Inspired by the nonsensical poem by Lewis Carroll of the same title, Gillingham's Jabberwocky seeks to capture the adventure and entertain the listener as much as the whimsical poem has over the years.
Jabberwocky was written for Mark Cox, Professor of Tuba and Low Brass at Central Michigan University.
The work is inspired by the nonsensical poem, Jabberwocky, by Lewis Carroll. Written in 1871, the poem is an account of a young boy who slays a “Jabberwock”, an ugly dragon-like monster. The boy’s father warns the boy about the monster:
Beware the Jabberwock, my son!
The jaws that bite, the claws that catch!

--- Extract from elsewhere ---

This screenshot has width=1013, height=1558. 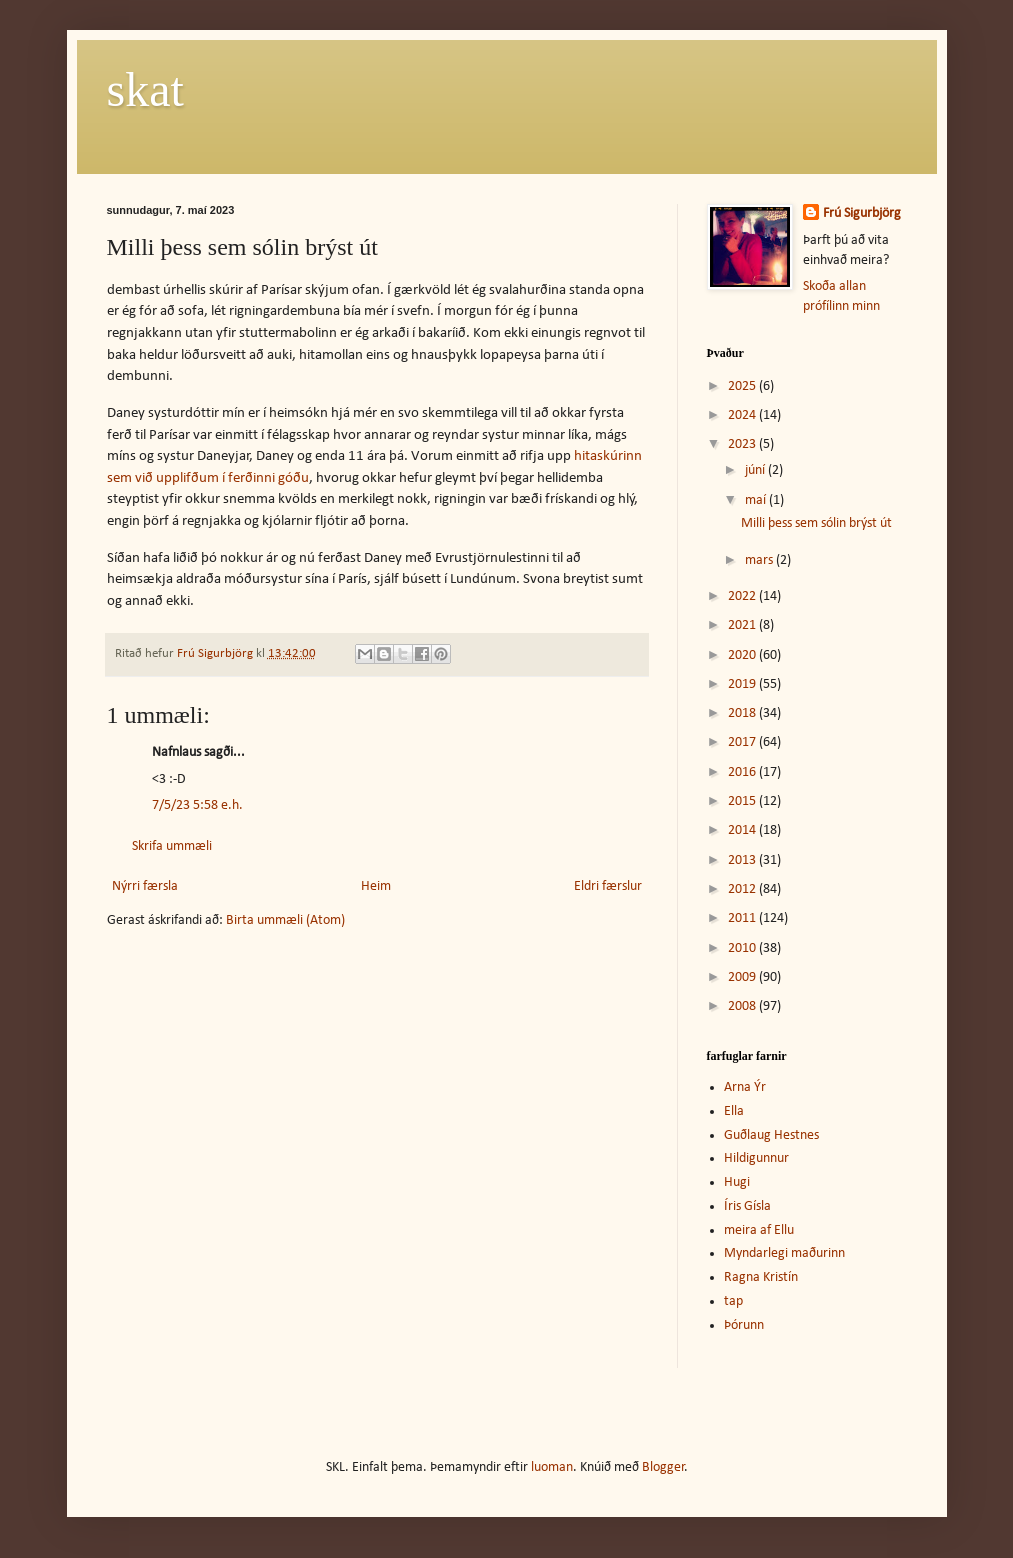 I want to click on 2023, so click(x=743, y=444).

The poem goes on to describe the brave boy’s quest to kill the monster:
He took his vorpal sword in hand:
Long time the manxome foe he sought-
So rested he by the Tumtum tree,
And stood awhile in thought.
And as in uffish thought he stood,
The Jabberwock, with eyes of flame,
Came whiffling through the tulgey wood,
And burbled as it came!
One, two! One, two! And through and through
The vorpal blade went snicker-snack!
He left it dead, and with its head
He went galumphing back.
The music seeks to describe the adventure and entertain the listener as much as the whimsical poem has over the years.